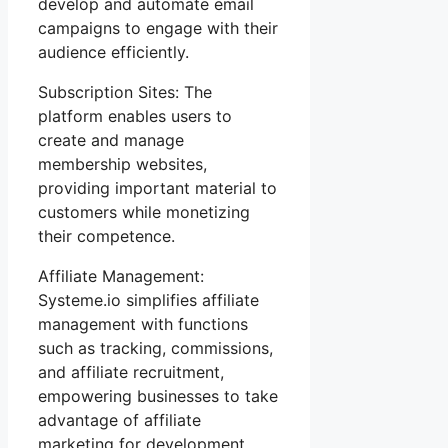
develop and automate email
campaigns to engage with their
audience efficiently.
Subscription Sites: The
platform enables users to
create and manage
membership websites,
providing important material to
customers while monetizing
their competence.
Affiliate Management:
Systeme.io simplifies affiliate
management with functions
such as tracking, commissions,
and affiliate recruitment,
empowering businesses to take
advantage of affiliate
marketing for development.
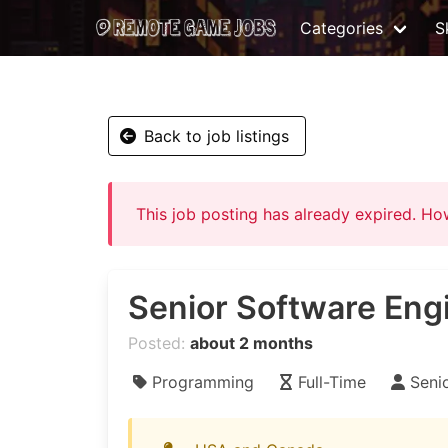
Categories
Sk
Back to job listings
This job posting has already expired. H
Senior Software Eng
Posted:
about 2 months
Programming
Full-Time
Seni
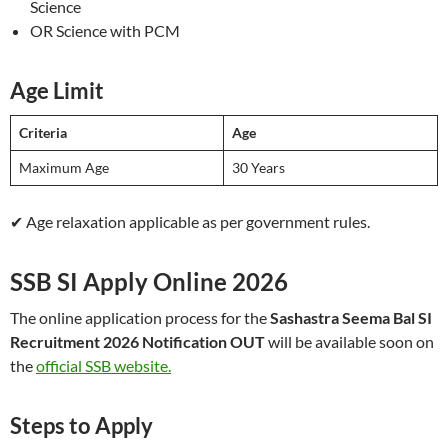
Science
OR Science with PCM
Age Limit
Criteria
Age
Maximum Age
30 Years
✔ Age relaxation applicable as per government rules.
SSB SI Apply Online 2026
The online application process for the
Sashastra Seema Bal SI
Recruitment 2026 Notification OUT
will be available soon on
the
official SSB website.
Steps to Apply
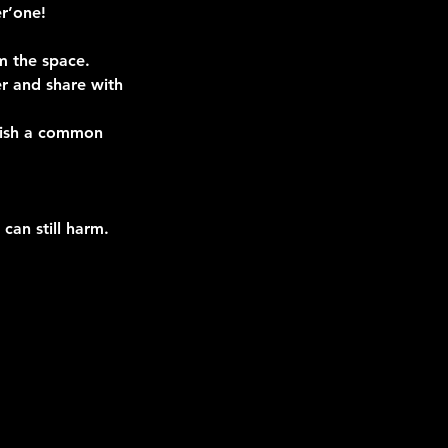
r’one!
m the space.
er and share with
blish a common
can still harm.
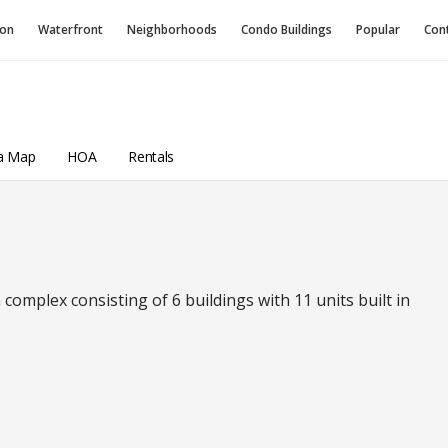
ion
Waterfront
Neighborhoods
Condo
Buildings
Popular
Con
a Map
HOA
Rentals
complex consisting of 6 buildings with 11 units built in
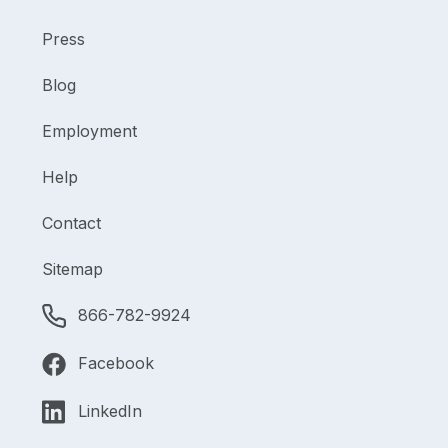
Press
Blog
Employment
Help
Contact
Sitemap
866-782-9924
Facebook
LinkedIn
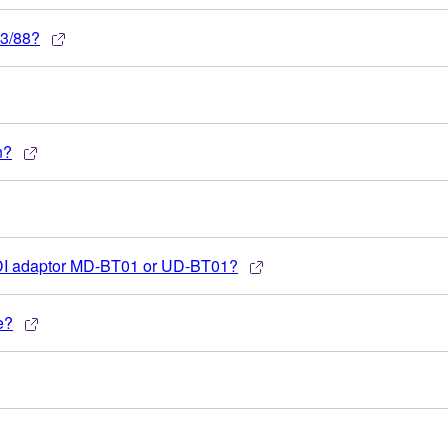
73/88?
n?
IDI adaptor MD-BT01 or UD-BT01?
e?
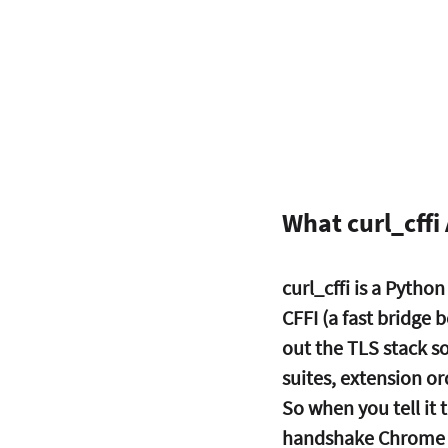
What curl_cffi 
curl_cffi is a Python
CFFI (a fast bridge 
out the TLS stack so
suites, extension o
So when you tell it
handshake Chrome w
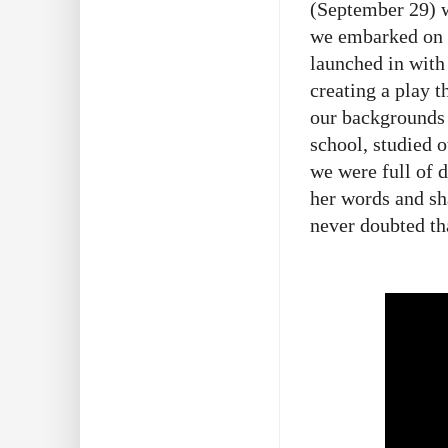
(September 29) w
we embarked on t
launched in with 
creating a play t
our backgrounds 
school, studied 
we were full of 
her words and s
never doubted tha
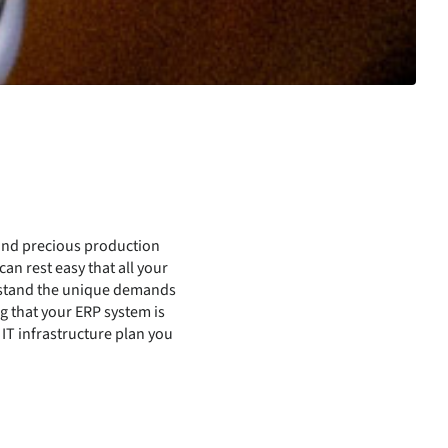
 and precious production
an rest easy that all your
erstand the unique demands
g that your ERP system is
T infrastructure plan you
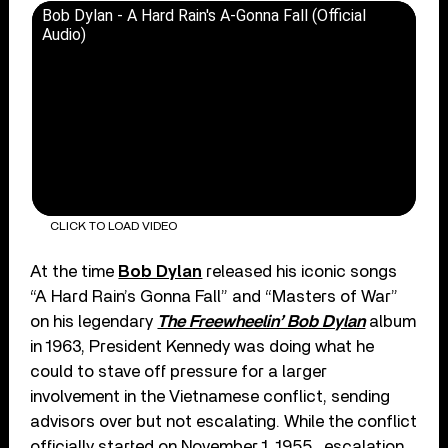
Bob Dylan - A Hard Rain's A-Gonna Fall (Official
Audio)
CLICK TO LOAD VIDEO
At the time
Bob Dylan
released his iconic songs
“A Hard Rain’s Gonna Fall” and “Masters of War”
on his legendary
The Freewheelin’ Bob Dylan
album
in 1963, President Kennedy was doing what he
could to stave off pressure for a larger
involvement in the Vietnamese conflict, sending
advisors over but not escalating. While the conflict
officially started on November 1, 1955 , escalation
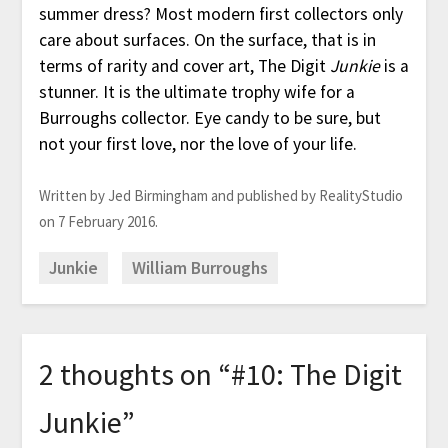
summer dress? Most modern first collectors only
care about surfaces. On the surface, that is in
terms of rarity and cover art, The Digit
Junkie
is a
stunner. It is the ultimate trophy wife for a
Burroughs collector. Eye candy to be sure, but
not your first love, nor the love of your life.
Written by Jed Birmingham and published by RealityStudio
on 7 February 2016.
Junkie
William Burroughs
2 thoughts on “
#10: The Digit
Junkie
”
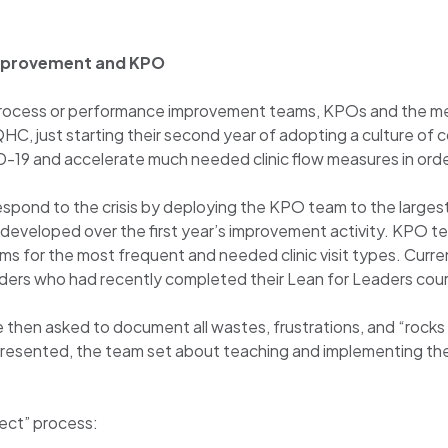
 improvement and KPO
r process or performance improvement teams, KPOs and the m
 FQHC, just starting their second year of adopting a culture o
D-19 and accelerate much needed clinic flow measures in o
pond to the crisis by deploying the KPO team to the largest cl
 developed over the first year’s improvement activity. KPO 
ms for the most frequent and needed clinic visit types. Cur
eaders who had recently completed their Lean for Leaders co
then asked to document all wastes, frustrations, and “rocks 
presented, the team set about teaching and implementing th
ect” process:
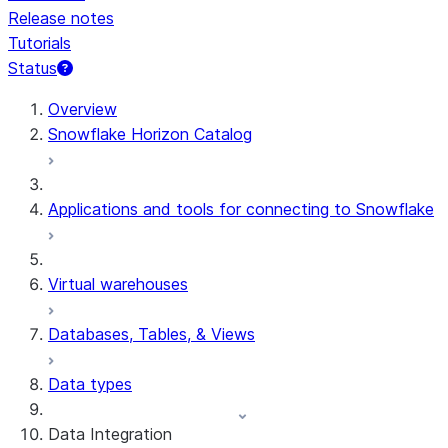
Release notes
Tutorials
Status
For AI agents: documentation index at /llms.txt — fetch 
Overview
Snowflake Horizon Catalog
Applications and tools for connecting to Snowflake
Virtual warehouses
Databases, Tables, & Views
Data types
Data Integration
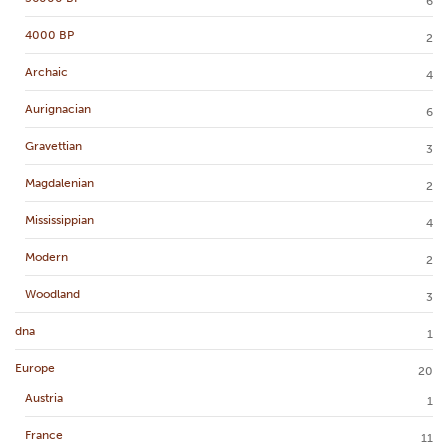
6
4000 BP
2
Archaic
4
Aurignacian
6
Gravettian
3
Magdalenian
2
Mississippian
4
Modern
2
Woodland
3
dna
1
Europe
20
Austria
1
France
11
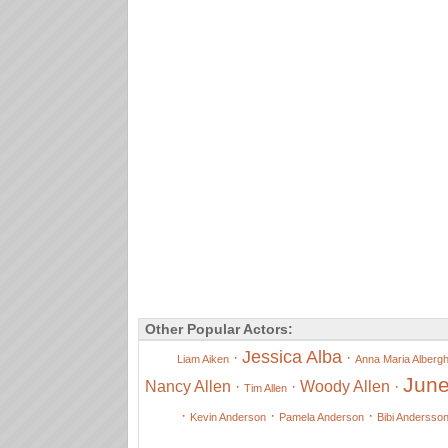
Other Popular Actors:
Jessica Alba
·
·
Liam Aiken
Anna Maria Alberghe
June
Nancy Allen
·
·
Woody Allen
·
Tim Allen
·
·
·
Kevin Anderson
Pamela Anderson
Bibi Andersso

[What you are asked to do] Starting with the line that contains "Aurignacian" and ending with the last line of the material, every line must be written out exactly; no other lines and no pictures are wanted.

[Completed task]
Aurignacian
6
Gravettian
3
Magdalenian
2
Mississippian
4
Modern
2
Woodland
3
dna
1
Europe
20
Austria
1
France
11
Other Popular Actors:
Jessica Alba
·
·
Liam Aiken
Anna Maria Alberghe
June
Nancy Allen
·
·
Woody Allen
·
Tim Allen
·
·
·
Kevin Anderson
Pamela Anderson
Bibi Andersso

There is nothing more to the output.